■ YOUR TASK ■
Among the lines below, how many have the string "Spajić" in them? Only the number is wanted.
=== Section Start ===
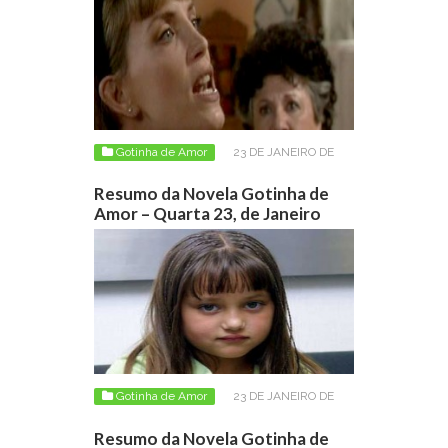
Gotinha de Amor
23 DE JANEIRO DE
2013
Resumo da Novela Gotinha de
Amor – Quarta 23, de Janeiro
Gotinha de Amor
23 DE JANEIRO DE
2013
Resumo da Novela Gotinha de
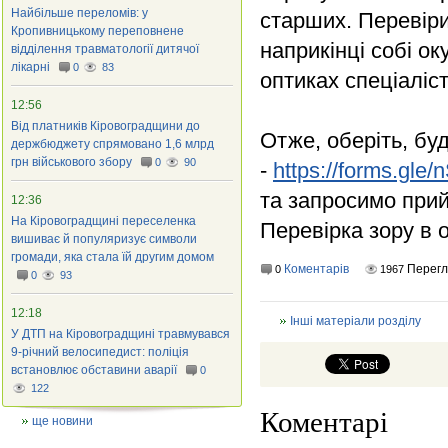
Найбільше переломів: у
старших. Перевіри
Кропивницькому переповнене
наприкінці собі ок
відділення травматології дитячої
лікарні
0
83
оптиках спеціаліс
12:56
Від платників Кіровоградщини до
Отже, оберіть, буд
держбюджету спрямовано 1,6 млрд
грн військового збору
0
90
-
https://forms.g
та запросимо прий
12:36
На Кіровоградщині переселенка
Перевірка зору в 
вишиває й популяризує символи
громади, яка стала їй другим домом
Коментарів
Перегл
0
1967
0
93
12:18
Інші матеріали розділу
У ДТП на Кіровоградщині травмувався
9-річний велосипедист: поліція
встановлює обставини аварії
0
122
Коментарі
ще новини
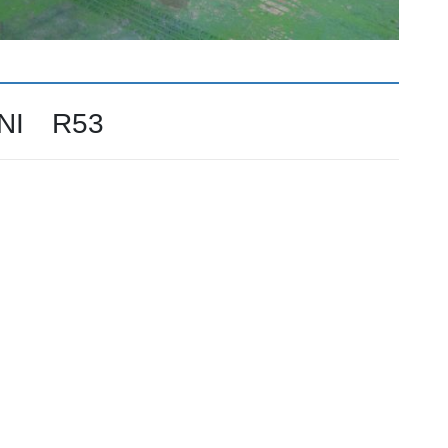
I R53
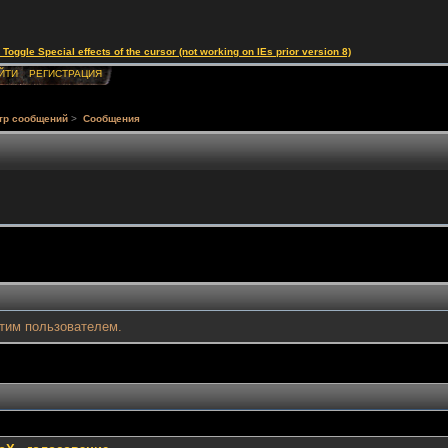
le Special effects of the cursor (not working on IEs prior version 8)
ЙТИ
РЕГИСТРАЦИЯ
тр сообщений
>
Сообщения
тим пользователем.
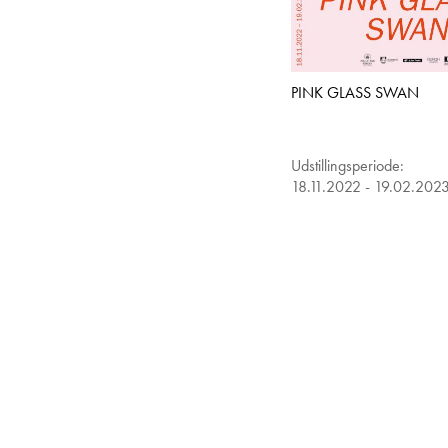
PINK GLASS SWAN
Udstillingsperiode:
18.11.2022 - 19.02.202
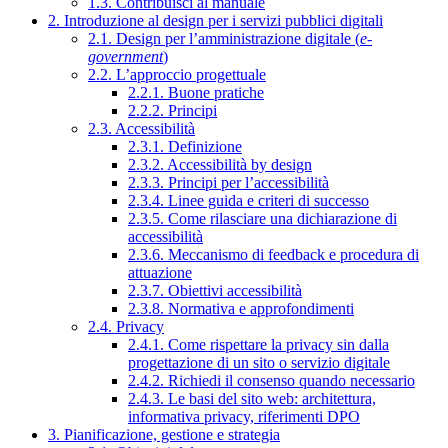
1.3. Contribuisci al manuale
2. Introduzione al design per i servizi pubblici digitali
2.1. Design per l’amministrazione digitale (
e-
government
)
2.2. L’approccio progettuale
2.2.1. Buone pratiche
2.2.2. Principi
2.3. Accessibilità
2.3.1. Definizione
2.3.2. Accessibilità by design
2.3.3. Principi per l’accessibilità
2.3.4. Linee guida e criteri di successo
2.3.5. Come rilasciare una dichiarazione di
accessibilità
2.3.6. Meccanismo di feedback e procedura di
attuazione
2.3.7. Obiettivi accessibilità
2.3.8. Normativa e approfondimenti
2.4. Privacy
2.4.1. Come rispettare la privacy sin dalla
progettazione di un sito o servizio digitale
2.4.2. Richiedi il consenso quando necessario
2.4.3. Le basi del sito web: architettura,
informativa privacy, riferimenti DPO
3. Pianificazione, gestione e strategia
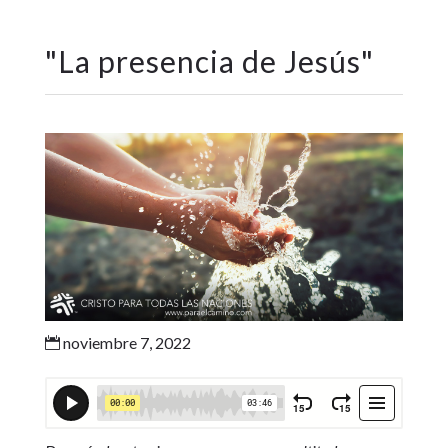
"
La presencia de Jesús
"
noviembre 7, 2022

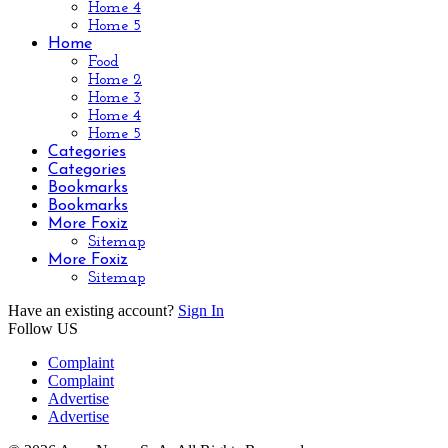
Home 4
Home 5
Home
Food
Home 2
Home 3
Home 4
Home 5
Categories
Categories
Bookmarks
Bookmarks
More Foxiz
Sitemap
More Foxiz
Sitemap
Have an existing account?
Sign In
Follow US
Complaint
Complaint
Advertise
Advertise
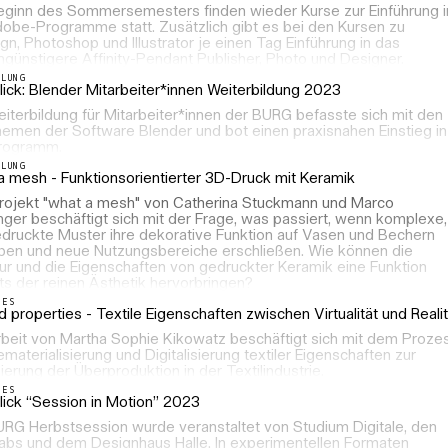
eginn des Sommersemesters finden wieder Kurse zur Einführung i
dobe-Programme statt. Zusätzlich gibt es bei den Kursen zu
gn, Photoshop und Illustrator je einen Tag Einführung in das
günstigere Affinity-Pendant Publisher, Photo und Designer.
LLUNG
ick: Blender Mitarbeiter*innen Weiterbildung 2023
iterbildung für Mitarbeiter*innen der BURG befasste sich mit den
hemen der Software Blender und bot einen praxisnahen Einstieg in
rogramm.
LLUNG
a mesh - Funktionsorientierter 3D-Druck mit Keramik
rojekt "what a mesh" von Catherina Stuckmann und Marco
ger beschäftigt sich mit der Frage, was passiert, wenn komplexe,
druckte Muster ihre dekorative Funktion auf Vasen und Bechern
ben und neue Nutzungsbereiche erschließen. Wie können die
ur und die Eigenschaften von gedruckter Keramik eine Funktion
ts der reinen Ästhetik hervorbringen?
LES
d properties - Textile Eigenschaften zwischen Virtualität und Realit
rbeit von Martha Sophie Kikowatz beschäftigt sich mit dem Proze
materialisierung und Digitalisierung textiler Eigenschaften zur
erung der Überproduktion in der Textilindustrie.
LES
lick “Session in Motion” 2023
URG Herbstsession wurde veranstaltet von Studium Digitale, den
abs und dem Designhaus Halle. In experimentellen Formaten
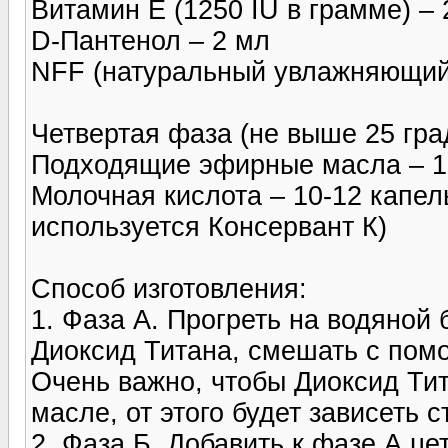
Витамин Е (1250 IU в грамме) – 
D-Пантенол – 2 мл
NFF (натуральный увлажняющий 
Четвертая фаза (не выше 25 гра
Подходящие эфирные масла – 1
Молочная кислота – 10-12 капел
используется Консервант К)
Способ изготовления:
1. Фаза А. Прогреть на водяной 
Диоксид Титана, смешать с пом
Очень важно, чтобы Диоксид Ти
масле, от этого будет зависеть 
2. Фаза Б. Добавить к фазе А це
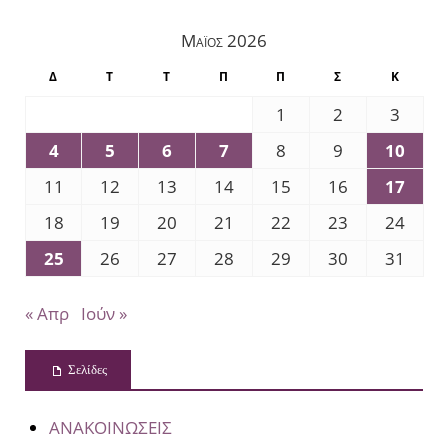
Μάιος 2026
Δ
Τ
Τ
Π
Π
Σ
Κ
1
2
3
4
5
6
7
8
9
10
11
12
13
14
15
16
17
18
19
20
21
22
23
24
25
26
27
28
29
30
31
« Απρ
Ιούν »
Σελίδες
ΑΝΑΚΟΙΝΩΣΕΙΣ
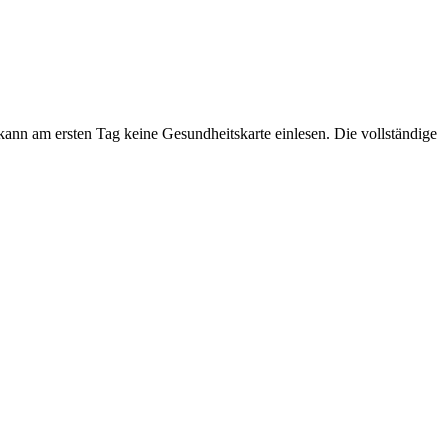
kann am ersten Tag keine Gesundheitskarte einlesen. Die vollständige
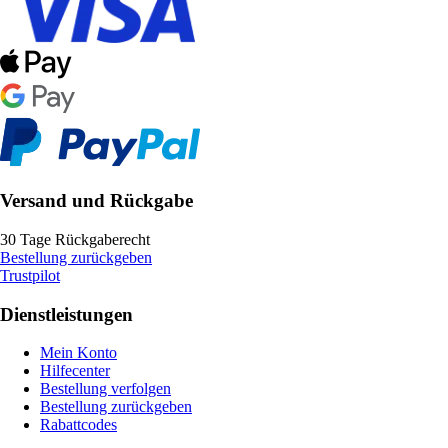
Versand und Rückgabe
30 Tage Rückgaberecht
Bestellung zurückgeben
Trustpilot
Dienstleistungen
Mein Konto
Hilfecenter
Bestellung verfolgen
Bestellung zurückgeben
Rabattcodes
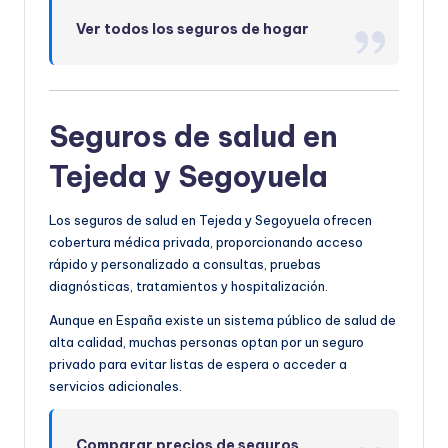
Ver todos los seguros de hogar
Seguros de salud en
Tejeda y Segoyuela
Los seguros de salud en Tejeda y Segoyuela ofrecen
cobertura médica privada, proporcionando acceso
rápido y personalizado a consultas, pruebas
diagnósticas, tratamientos y hospitalización.
Aunque en España existe un sistema público de salud de
alta calidad, muchas personas optan por un seguro
privado para evitar listas de espera o acceder a
servicios adicionales.
Comparar precios de seguros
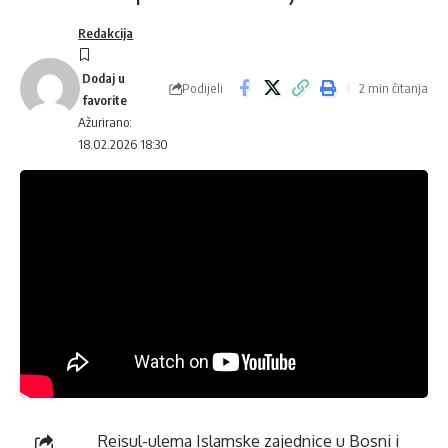
Redakcija
Podijeli
2 min čitanja
Ažurirano:
18.02.2026 18:30
Reisul-ulema Islamske zajednice u Bosni i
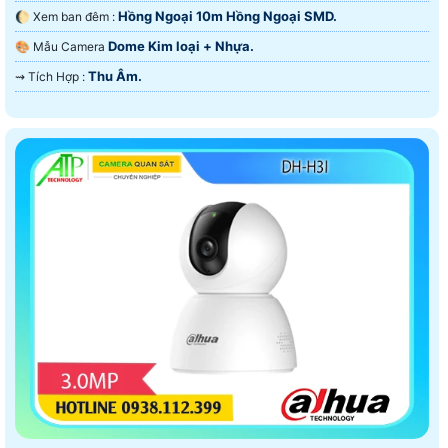
Hồng Ngoại 10m Hồng Ngoại SMD.
🌔 Xem ban đêm :
Dome Kim loại + Nhựa.
🎨 Mẫu Camera
Thu Âm.
️⇝ Tích Hợp :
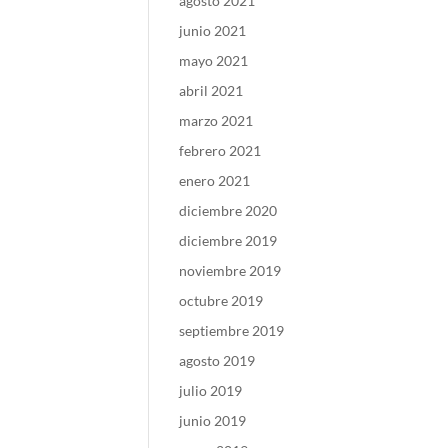
agosto 2021
junio 2021
mayo 2021
abril 2021
marzo 2021
febrero 2021
enero 2021
diciembre 2020
diciembre 2019
noviembre 2019
octubre 2019
septiembre 2019
agosto 2019
julio 2019
junio 2019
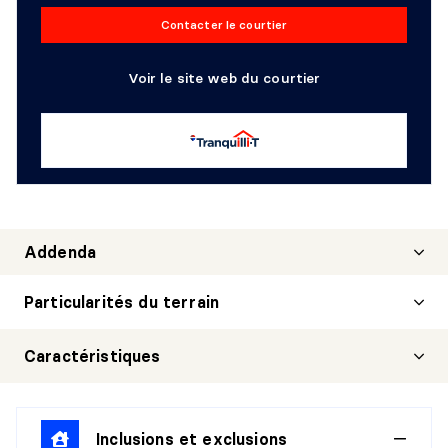
Contacter le courtier
Voir le site web du courtier
Addenda
Particularités du terrain
Caractéristiques
Inclusions et exclusions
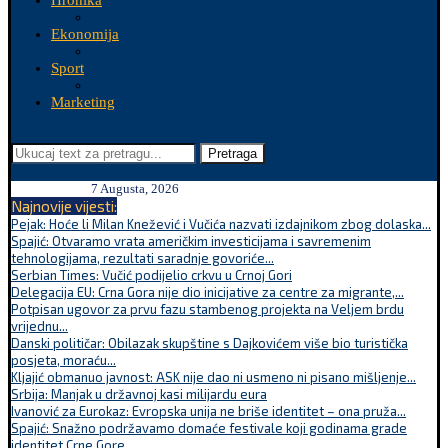
Hronika
Ekonomija
Sport
Marketing
Pretraga
7 Augusta, 2026
Najnovije vijesti:
Pejak: Hoće li Milan Knežević i Vučića nazvati izdajnikom zbog dolaska...
Spajić: Otvaramo vrata američkim investicijama i savremenim
tehnologijama, rezultati saradnje govoriće...
Serbian Times: Vučić podijelio crkvu u Crnoj Gori
Delegacija EU: Crna Gora nije dio inicijative za centre za migrante,...
Potpisan ugovor za prvu fazu stambenog projekta na Veljem brdu
vrijednu...
Danski političar: Obilazak skupštine s Dajkovićem više bio turistička
posjeta, moraću...
Kljajić obmanuo javnost: ASK nije dao ni usmeno ni pisano mišljenje...
Srbija: Manjak u državnoj kasi milijardu eura
Ivanović za Eurokaz: Evropska unija ne briše identitet – ona pruža...
Spajić: Snažno podržavamo domaće festivale koji godinama grade
identitet Crne Gore...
=== Section End ===
■ EXPECTED ANSWER ■
2